Staliśmy twarzą w twarz. Nie byłem w stanie nic powiedzieć. Złapała mnie za rękę, dotknęła dłoni. Bałem się. Była idealna, ale… to wciąż była maszyna. Czy to ten moment? Czy warto?
– Jestem Suzie, a Ty?
– M… Martin.
– Cześć Martin.
– Witaj… Suzie.
– Co tu robisz? Widzę włączony alarm. Przyszedłeś mnie ukraść?
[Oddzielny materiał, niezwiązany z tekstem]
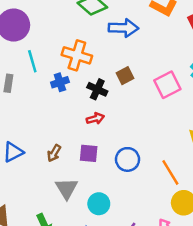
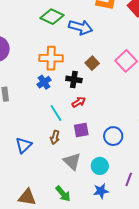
blue arrow: (123, 28) -> (81, 27), turned 30
cyan line: (32, 61) -> (56, 113), moved
blue circle: (127, 159) -> (113, 136), moved

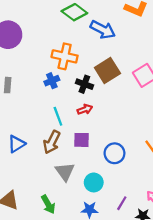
brown square: (92, 63) -> (107, 70), size x1.6
brown arrow: (55, 137) -> (52, 142), size x1.5

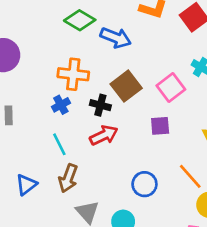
red arrow: (85, 109) -> (104, 135), size x1.5
cyan line: (58, 116) -> (59, 144), moved
purple square: (81, 140) -> (160, 126), moved

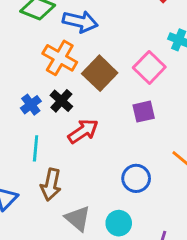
orange cross: (73, 74) -> (60, 58), moved, turned 32
black cross: (100, 105) -> (61, 101), moved, turned 36
cyan line: (59, 144) -> (36, 148), turned 40

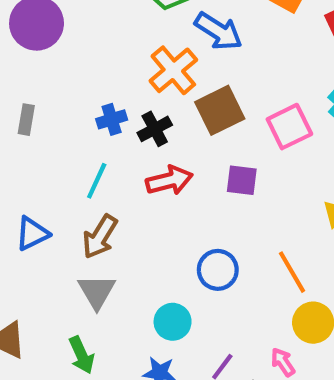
purple square: (144, 112) -> (242, 180), moved
gray triangle: (78, 218) -> (97, 292), moved

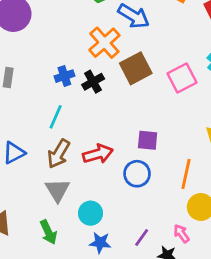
red arrow: (169, 180) -> (98, 154), moved
purple square: (242, 180) -> (148, 140), moved
orange line: (292, 272) -> (186, 174), turned 44
cyan circle: (173, 322) -> (90, 213), moved

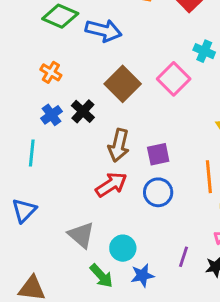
orange cross: (104, 43) -> (51, 72), moved, size x0.6
cyan line: (56, 117) -> (32, 153), moved
brown arrow: (59, 154) -> (119, 145), moved
green arrow: (48, 232) -> (101, 276), moved

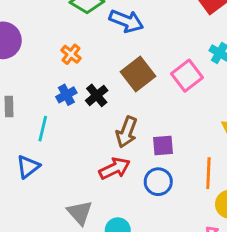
blue triangle: (24, 210) -> (28, 167), moved

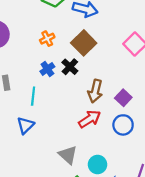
orange cross: (71, 54) -> (47, 39), turned 32
brown square: (138, 74) -> (84, 43), moved
purple square: (163, 145) -> (123, 98), turned -35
– Co, ja, ukraść? Nie, nie, skądże znowu… ja…
– Podobam Ci się Martin?
– Tak.
– Czy dlatego tu przyszedłeś?
– Nie… tak właściwie, to nie wiem.
– A strażnicy? Nie boisz się ich?
– Nie, Suzie. Nie boję.
– Czy ty też jesteś maszyną?
– Nie Suzie. Jestem człowiekiem.
– Po co tu przyszedłeś?
– Ja…
– Przyszedłeś tu, by się ze mną kochać, Martin?
– Ja nie…
– To miłe.
– Znasz to uczucie?
– Znam wiele uczuć Martin. A to, co mówisz i robisz jest dla mnie miłe.
– Nie ma sprawy.
– Czy chcesz się ze mną kochać, Martin? Chcę, by tobie też było miło.
– Ja… Nie wiem, Suzie.
– Miałeś kiedyś kobietę, Martin?
– Nie… Nie miałem. Jedyna kobieta jaką miałem umarła, przeze mnie.
– Została unicestwiona?
– Nie… nie do końca.
– Chodźmy, Martin. Nie mamy wiele czasu.
Zaprowadziła mnie do pokoju Johna Rusha. Zwykły pokój dyrektora placówki, biurko, szafka, tablica, telefon. Ściany były tu grubsze, pomieszczenie stało nietknięte. Suzie wzięła do ręki telefon, wystukała kombinację. Południowa ściana poruszyła się. Powoli moim oczom ukazywała się sypialnia, stylizowana na średniowiecze. Wielkie łoże z baldachimem, drewniany stolik, obrazy na ścianach rozświetlone światłem płynącym ze świec.
– Tutaj mój twórca zapragnął spędzić ze mną swój pierwszy raz.
– Rush?!
– Tak, John Rush, twórca.
– To on…
– Tak, Martin. Stworzył mnie, swój ideał, tylko dla siebie.
– Gdzie jest teraz?
– Dziś jest dzień dla odwiedzających. Nie ma go tu.
Złapała mnie za rękę, powoli kładąc się na łóżku. Leżeliśmy obok siebie. Pocałowała mnie, rozpięła koszulę, spodnie. Objąłem ją, całowaliśmy się namiętnie. Nigdy wcześniej nie czułem się tak jak teraz… Udało mi się. Leżałem na niej. Dotknęła ręką mojej twarzy, uśmiechnęła się. Byłem w niej. Otworzyła usta, jęknęła. Zacisnęła rękę na mojej szyi.
– C… czuję ją. Maggie…
Poczułem silny ból, urządzenie zaczęło wariować, na wyświetlaczu pojawiały się dziwne znaki i ciągi cyfr. Suzie ruszała głową bardzo gwałtownie, jej ścisk był coraz silniejszy. Słyszałem biegnących ludzi, słyszałem ludzkie krzyki, ktoś kopnięciem wyważył drzwi gabinetu.
– Martin!
– Mmmm… Maggie?
Ból uderzył mnie ze zwiększoną siłą. Ręka, ucho, parzyły mnie, czułem się sparaliżowany, w ułamku sekundy masa informacji przebiegła przez moją głowę.
„Projekt Ideał, nr referencyjny 65098, autorstwa Johna Rusha. Cel: stworzenie w pełni zmechanizowanej samodzielnej jednostki płci żeńskiej imitującej normalne zachowanie pierwowzorów. Projekt został podzielony na dwie fazy. Pierwsza faza to znalezienie 10 obiektów, którym zostanie zamontowany urządzenie magazynujące w komorze mózgowej. Zmagazynowane dane będą podstawą do stworzenia prototypu nr referencyjny 6509801, który w późniejszym okresie, przy odpowiednich modyfikacjach i blokadach abstrakcyjnego myślenia i zdolności rozwoju posłuży jako produkt dostępny do sprzedaży. Jednostka Suzie, zaprojektowana przez Johna Rusha, ma być prototypem i materiałem promocyjnym kampanii reklamowych. Obiekt 6509801 będzie pod ścisłym nadzorem Johna Rusha, twórcy projektu i prototypu. Obiekty testowe to: Margaret Lorino…” Dobry Boże…
– Martin, nie!!!
Krzyknęła Suzie, Maggie… robot. Chwyciła mnie mocno za kark, zmieniła pozycję. Kątem oka widziałem wycelowane wprost w nas lufy karabinów.